Bear Stearns, obviously. It would be easier to list all the sites and blogs which have not had something to say on the issue, but there's good commentary from Yves Smith (writing before the fact) - he points out that one trigger could have been the Fridayy downgrades of Bear by the rating agencies, and goes on to say why this made a rapid buyout imperative. Mark McQueen goes through the deal in detail, making, as others have, the point that Bear Stearns' headquarters building is worth about $1.2 billion; so the entire rest of the company is worth almost negative $1 billion. Makes you wonder why there's a retention budget; surely they should be paying them to leave?

This Reuters story lets drop that of the $6 billion JP Morgan is budgeting for integration costs, $1 billion will be for "severance and retention". Glad to see that the golden parachutes have survived the Controlled Flight Into Terrain, to stretch a metaphor.

And James Cullen looks at the mistakes Bear made.

Who's next to go? The smart money's on (or, rather, is staying well away from) Lehman Brothers, says Lars Toomre. He cites unsourced reports that CEO Richard Fuld spent the weekend on the phone to his staff and Hank Paulson, before cutting a trip to India short - and reminds us that the bank still has a large commercial mortgage portfolio.

The Fed's been active - not content with agreeing to take over $30 billion of Bear's more, ahem, "illiquid" assets, it's also started to support securities dealers directly. Tim Duy comments here at length.

The ITN newsreader Sir Trevor MacDonald became notorious for his ability to deliver a half-hour bulletin full of war, famine and disaster, and then finish it up with the words "...and finally" followed by a heartwarming tale of a skateboarding dog or tapdancing oyster. In that tradition, "and finally, a team of four pupils from Tiffin Girls School has won £10,000 in the Bank of England's 2.0% Interest Rate Challenge".

Spiralling commodity prices, rising inflation expectations, the weakening pound, falling house prices, the slowdown in the United States and the credit crunch were among the main factors concerning most of the teams.

Teresa Song, the dove on The Tiffin Girls' School team, argued that the inflationary pressures affecting the UK were short-term concerns, while the downside risks, including the ramifications of a slowdown in the United States, were medium-term risks that could push inflation below the target. She told the judges: “The UK has too much of a tendency to adopt a wait-and-see approach.”

Her team-mates outvoted her, arguing that some inflationary risks were of concern in the short and medium term.
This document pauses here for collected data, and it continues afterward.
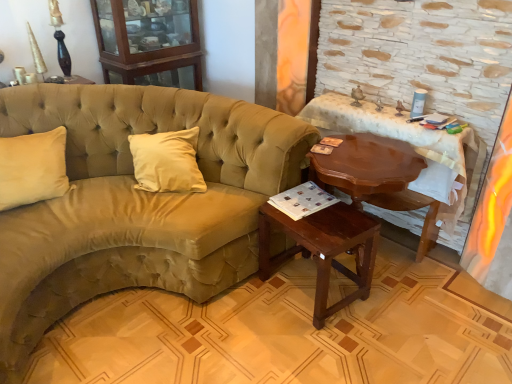 Question: Is wooden cabinet at upper left inside or outside of suede-like beige couch at left?

Choices:
 (A) outside
 (B) inside

Answer: (A)

Question: In terms of height, does wooden cabinet at upper left look taller or shorter compared to suede-like beige couch at left?

Choices:
 (A) tall
 (B) short

Answer: (B)

Question: Considering the real-world distances, which object is farthest from the wooden cabinet at upper left?

Choices:
 (A) mahogany wood side table at lower center, which is counted as the 2th table, starting from the right
 (B) suede-like beige couch at left
 (C) mahogany wood table at right, which is the 1th table from right to left

Answer: (A)

Question: Estimate the real-world distances between objects in this image. Which object is farther from the mahogany wood side table at lower center, which is counted as the 2th table, starting from the right?

Choices:
 (A) suede-like beige couch at left
 (B) wooden cabinet at upper left
 (C) mahogany wood table at right, the 2th table from the left

Answer: (B)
They added that opting to cut rates “would send out the completely wrong signal to the market”.

But did they all go out for a curry afterwards, as (I am informed) the real MPC does after each monthly meeting?

The ominous note comes at the end:

After handing out the prizes... Mervyn King, the Bank's Governor, said: “We believe it is the application of economic analysis that has produced the years of stability which means that you don't remember high inflation - although it may be that we can give you a banking crisis or two to give you something to think about!”

Really, Mervyn, you shouldn't feel you have to.